Слово вселяет ужас. Обольщающее, намекающее, слово, что влечет трепещущую руку к запретному ключу. Слово, скрытое за дверью, слово, которое ждет, чтобы его выпустили наружу, ускользающее от цензуры, слово, от которого трескается шрифт. Слово, что несет не мир, но меч. Слово, которое утешает, как каменная соль. Слово, которое не кается.
Слова приходят на мой зов, но кто кого зовет? Ветер приносит вопль, которому сотни лет, плач, что зародился до смысла, плач, доносящийся из пустыни, где нет ни еды, ни питья. Оборванный пророк в пылающих одеждах.
Перед Словом простираются день и ночь, голод и холод насмехаются над ним, но Слово само себе день и само себе ночь. Слово Голод слово Холод. Я не могу есть свои слова и все же ем их. Я ем сущность, хлеб – и вбираю их в себя, слово и сущность, сущность и слово, в ежедневном благословенном причастии.
Кто кого зовет? Слово высекается из сущности, как скульптура из камня. Слово накладывается на сущность так же, как ветер точит скалу. Слова рождались и рождаются из столкновения. Слово вытекает из лётки и попадает в форму.
На дуле ветра – сокол.
Я люблю обман песка и моря. То, что кажется, – не то, что есть. Огромная протяженность неопределенности притягивает меня босую, полуодетую, когда в небесах нет никаких красок. Белое тело в белом платье на белом краю моря.
Она носила белые розы – не красные.
Когда Аполлон протаскивал звезды сквозь колеса своего фаэтона, она поднимала лепестки, падавшие к ее ногам. Полная луна горела над ее головой, как новенькая монета, а она отражалась в воде, узкий рог белый рог.
Она несла луну над головой, как святой носит нимб.
Она бросала лепестки в воду и колыхала звезды.
Именно этого она и хотела: раскачать, казалось бы, твердый мир, повиснуть над ним так же, как над ним висит луна, отбрасывать его ежечасной тенью. Нести белые розы – не красные.
Мудрая Сапфо. Разве я мудра? Разве мудро было влюбиться в Софию, одну из девятерых детей, если не самую непорочную, то самую трудную в угождении?
Мою Музу.
Было время, когда за ней ухаживали все поэты и философы, даже Сократ. Но она выбрала меня. В те дни я писала стихи. Писала от красоты, от любви, а благодаря ей – и от мудрости. От мудрости тела.

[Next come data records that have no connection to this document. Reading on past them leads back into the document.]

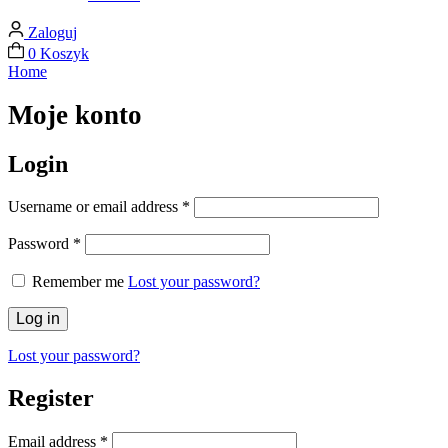
Zaloguj
0
Koszyk
Home
Moje konto
Login
Required
Username or email address
*
Required
Password
*
Remember me
Lost your password?
Log in
Lost your password?
Register
Required
Email address
*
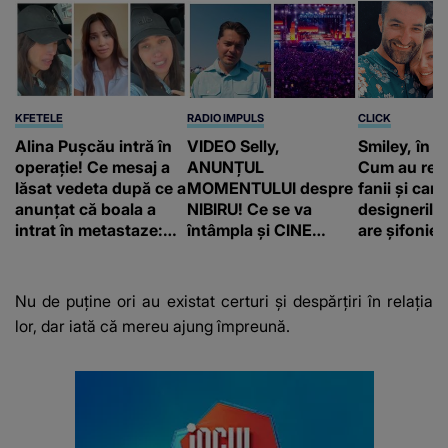
KFETELE
RADIO IMPULS
CLICK
Alina Pușcău intră în
VIDEO Selly,
Smiley, în „
operație! Ce mesaj a
ANUNȚUL
Cum au rea
lăsat vedeta după ce a
MOMENTULUI despre
fanii și care
anunțat că boala a
NIBIRU! Ce se va
designerilo
intrat în metastaze:
întâmpla și CINE
are șifonieru
“Am cancer!”
SUNT CEI VIZAȚI de
comun cu n
această situație: "Îmi
sa!”
e ciudă că..."
Nu de puține ori au existat certuri și despărțiri în relația
lor, dar iată că mereu ajung împreună.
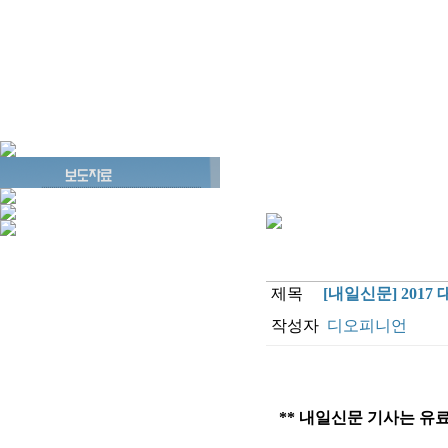
제목
[내일신문] 2017
작성자
디오피니언
** 내일신문 기사는 유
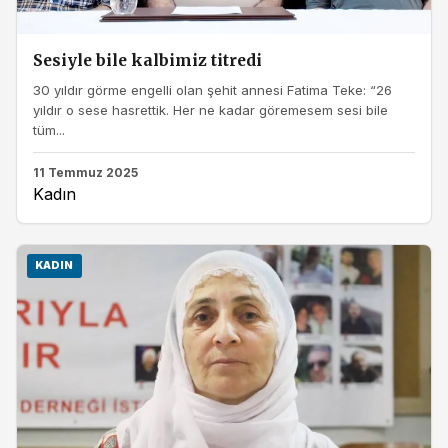
Sesiyle bile kalbimiz titredi
30 yıldır görme engelli olan şehit annesi Fatima Teke: “26
yıldır o sese hasrettik. Her ne kadar göremesem sesi bile
tüm...
11 Temmuz 2025
Kadın
KADIN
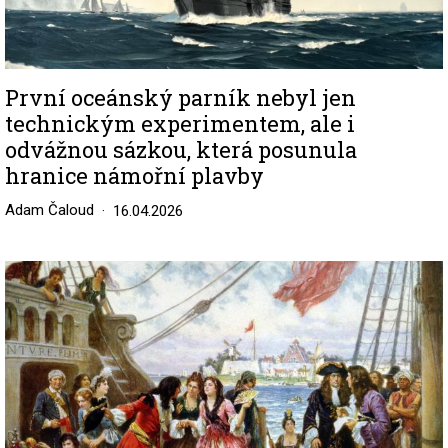
První oceánský parník nebyl jen
technickým experimentem, ale i
odvážnou sázkou, která posunula
hranice námořní plavby
Adam Čaloud
16.04.2026
Image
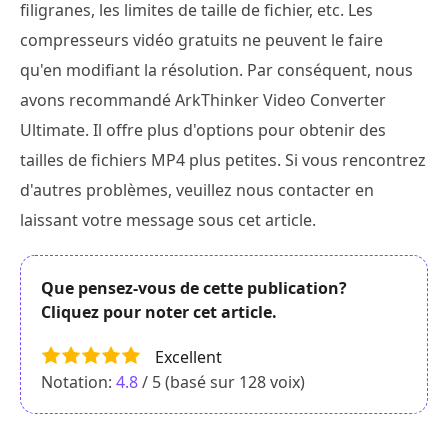
filigranes, les limites de taille de fichier, etc. Les
compresseurs vidéo gratuits ne peuvent le faire
qu'en modifiant la résolution. Par conséquent, nous
avons recommandé ArkThinker Video Converter
Ultimate. Il offre plus d'options pour obtenir des
tailles de fichiers MP4 plus petites. Si vous rencontrez
d'autres problèmes, veuillez nous contacter en
laissant votre message sous cet article.
Que pensez-vous de cette publication?
Cliquez pour noter cet article.
Excellent
Notation:
4.8
/ 5 (basé sur
128
voix)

Наши ноги были босы, солнце палило, и ни одна мысль не могла избежать его тяжести. Солнце давило мысли так же, как давят пятками спелые гроздья. Жар и тяжесть преображали мысли, пока те не переставали походить на самих мыслителей. Мысли были сладкой отравой, и мы с Софией растягивались на берегу, пьяные от слов и густого вина.
Я совала слова в пустую бутыль и бросала их в море. Бросала далеко-далеко, отделяя от себя слова, рожденные мною, но не ставшие мной. Только дурак пытается превратить вино в виноградные гроздья.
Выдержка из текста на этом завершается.